In Saudi Arabia, the nationwide safety and food quality systems are controlled legally by different government agencies or departments of various ministries (SASO 2015). For example, regulatory agencies include SFDA and SASO which rely on Codex Alimentarius. In addition, health certificate must be obtained for certain food products such as poultry or meat. There also various standards such as SSA 630/1990, SA9019, GS9/1995, SSA 457/2005, GS654/1996, and GS707/1997 among others which are followed in Saudi Arabia for food products (EPD 2015). In particular, such standards concern, for example, Halal slaughter license, product registration, import documentation, labeling, general requirements, nutrition, colours, biotech and preservatives. The main objective of these specific and general hygiene legislations are to ensure consumer protection specifically protection against issues arising from lack of food safety. Moreover, compliance with HACCP is also a requirement to enhance hygiene and food safety in Saudi Arabia.

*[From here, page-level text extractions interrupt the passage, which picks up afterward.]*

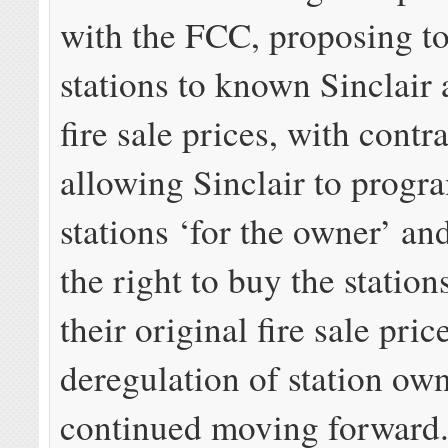
with the FCC, proposing to
stations to known Sinclair 
fire sale prices, with contr
allowing Sinclair to progr
stations ‘for the owner’ an
the right to buy the station
their original fire sale pri
deregulation of station ow
continued moving forward. 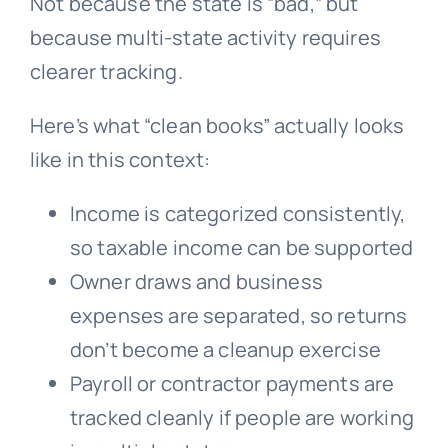
Not because the state is “bad,” but
because multi-state activity requires
clearer tracking.
Here’s what “clean books” actually looks
like in this context:
Income is categorized consistently,
so taxable income can be supported
Owner draws and business
expenses are separated, so returns
don’t become a cleanup exercise
Payroll or contractor payments are
tracked cleanly if people are working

1.1.4 Hazard Analysis and Critical Control Points (HACCP)
Kokkinakis et al. (2011) emphasized that public health involves mainly disease prevention and it has been found that prevention of disease is vital for populations than curing diseases. Hence, there are various international agencies and national agencies which encourage better measures towards the protection of people against the occurrence of food-borne illnesses. Consequently, understanding of Martins et al. (2012) was that one of the main achievements has been HACCP development and enacting of regulations on HACCP by UN Codex Alimentarius. HACCP refers to a rational and structured approach towards the prevention of hazards and analysis of potential points for occurrence of hazards at each food preparation stage. In essence, HACCP requires that the operators must identify and also enumerate the various steps involved in their operations which are deemed critical to attaining food safety, besides; the operators must also evaluate and identify the various safety measures. In the hospitals, Oinee and Sani (2011) claimed that ensuring food hygiene involves thoroughness when it comes to the implementation of the preventive measures aimed at minimizing hazards and food poisoning. Thoroughness in hospitals is essential given that the consumers (patients in hospitals) tend to be more vulnerable if they consume unsafe food compared to people who are healthy.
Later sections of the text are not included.